The Adam Project


When Terry Gilliam cast Bruce Willis in 12 Monkeys he told him he did not want any Bruce Willisisms. I wish some director would have a similar conversation with Ryan Reynolds now. I already talked about this in my review of Red Notice and Free Guy, and 6 Underground and there has been no change. He really needs to do something different again; he seems to have been stuck in Deadpool mode since 2015.

The frustrating thing is that he does have real versatility. You don’t even have to go back to films like Self/Less, Woman in Gold or The Voices, you can see it in this movie. Any moments of emotion or real acting are eclipsed by the quips though. Please Gilliam, give this guy a call.

Rather than waiting to work with the famous ex-Python, Reynolds has re-teamed here with his Free Guy director Shawn Levy and neither man seems keen to shake things up (Levy called the shots on chunks of Stranger Things so he has it in him too yet is still falling back on his Night at the Museum fun over logic approach). The Adam Project is a time travel action film but it’s not going to sit alongside the classics, being more interested in the ride than anything cleverer than that; like you know, time travel. It all looks good but this sure isn’t one where anyone will be debating the paradoxes or alternate realities. The film actually has a little knock at other movies that include things like multiverses but it hasn’t earned the right to be superior about it. Spider-Man is not going to feel the sting.
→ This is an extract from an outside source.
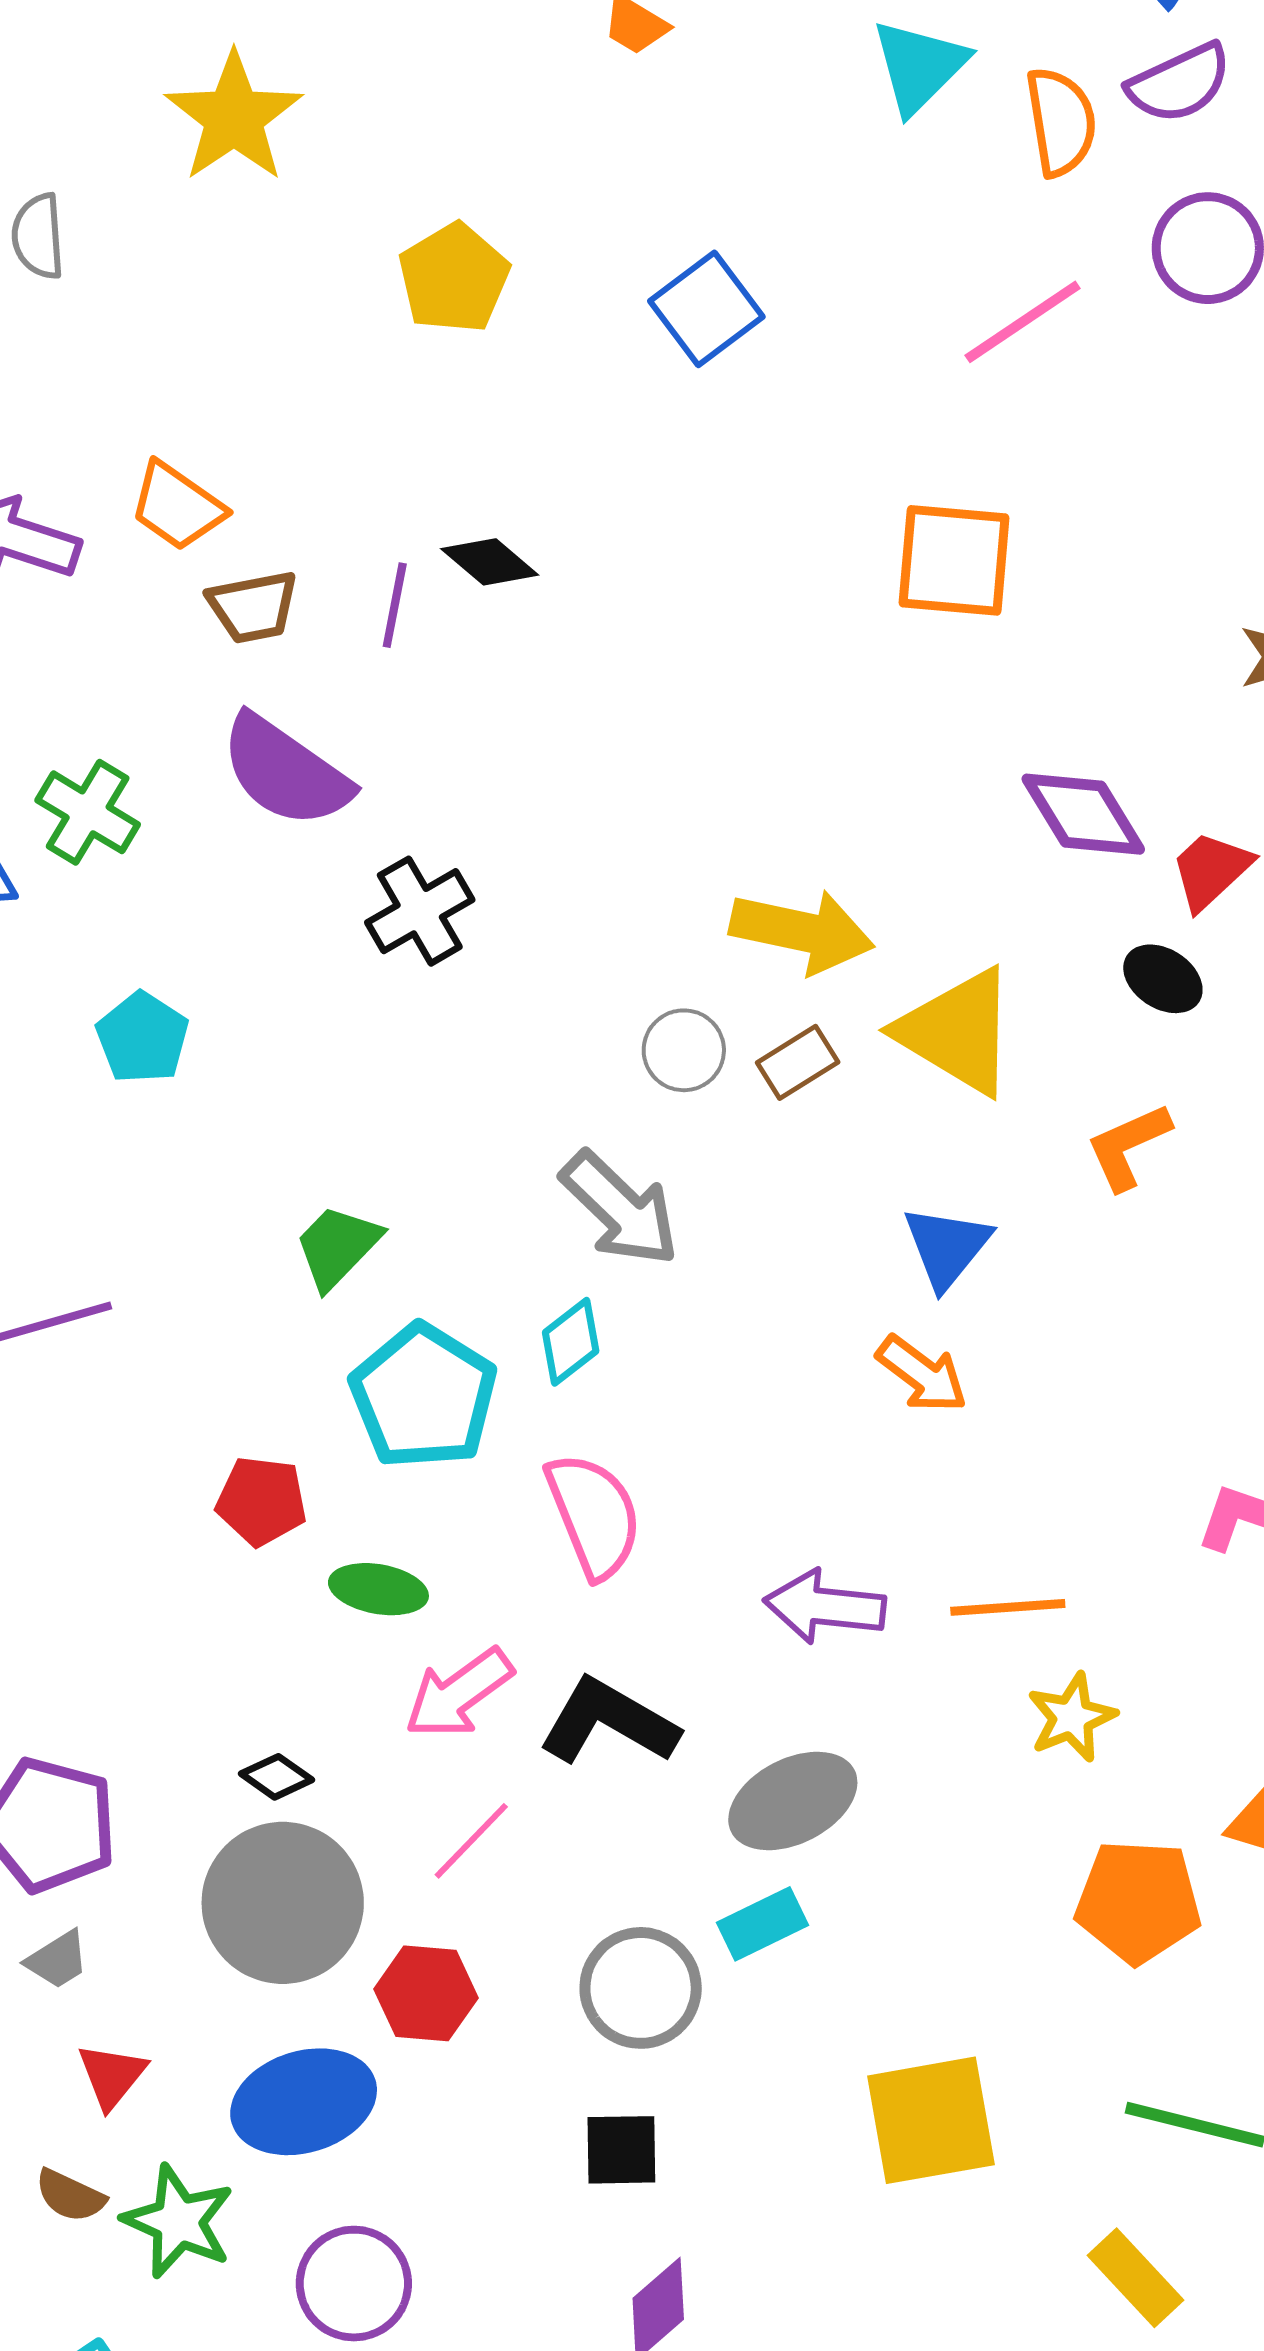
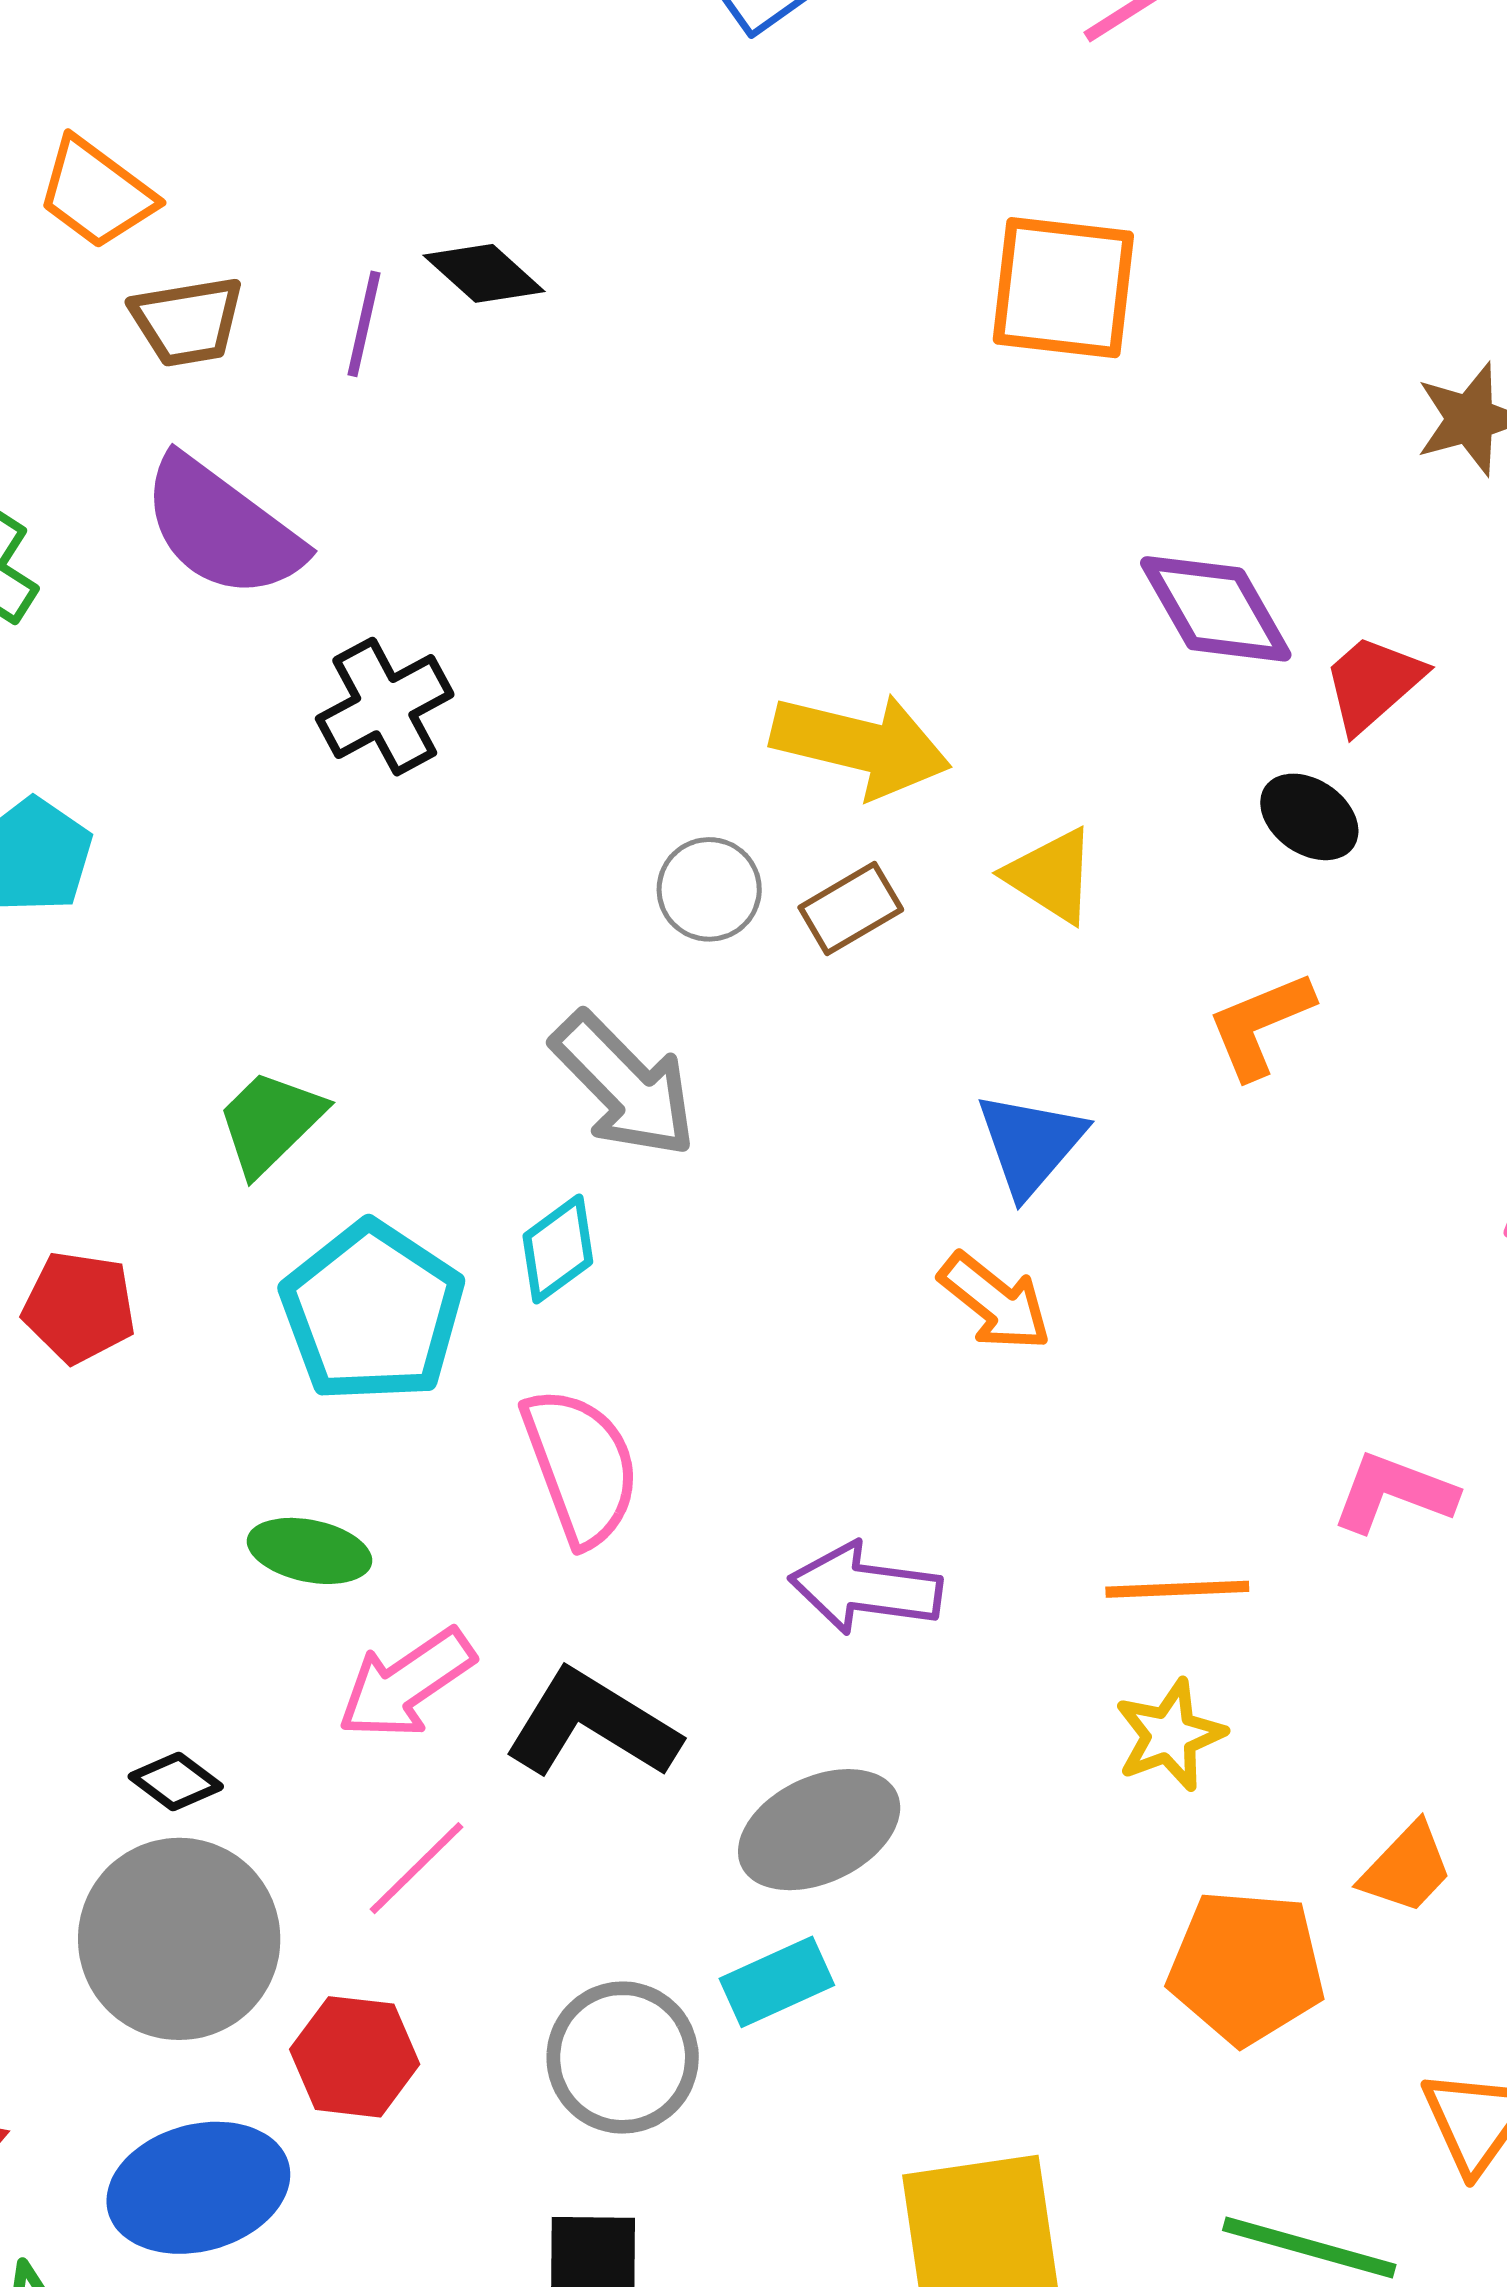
yellow triangle: (957, 1032) -> (1051, 876), size x0.6
red pentagon: (262, 1501) -> (79, 1307), moved
orange line: (1008, 1607) -> (1177, 1589), moved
I think The Adam Project is a marginal improvement on Free Guy because it recognises that it can have fun and take itself seriously at the same time, it has some discipline where this duo’s previous film was all over the place. It has nice character moments, entertaining action beats and some neat effects sequences (not the de-aging, that is ropey) and some of the supporting actors, Mark Ruffalo and Jennifer Garner, are committed to the material. Its greatest asset though is twelve year old Walter Scobell who will provide any viewers around that age with a brilliant gateway into the film. If I’d seen this when I was the same age I’d have loved it (but for the fact that when I was this age I had Back to the Future). Actually, as the younger version of protagonist Adam, Scobell does show that Reynolds’ ageing schtick can work if taken back to its adolescence.


The Ripley Factor:

With the exception of Garner, it is the performances from the female cast that feel underplayed, possibly because of what they have to work with. Catherine Keener is very one note as the villain of the piece, despite some clear intentions to make her otherwise. Her evil plan is also completely unexplained and there seems to be an examination of the whole ‘would you kill Hitler as a young man’ conundrum that they totally forgot to examine.

Zoe Saldaña is the ostensible female lead but her part is so poorly developed as to be little more than an extended cameo. She is essentially just a plot device and she has next to no chemistry with Reynolds.

Still, what’s done it done. There’s no changing it.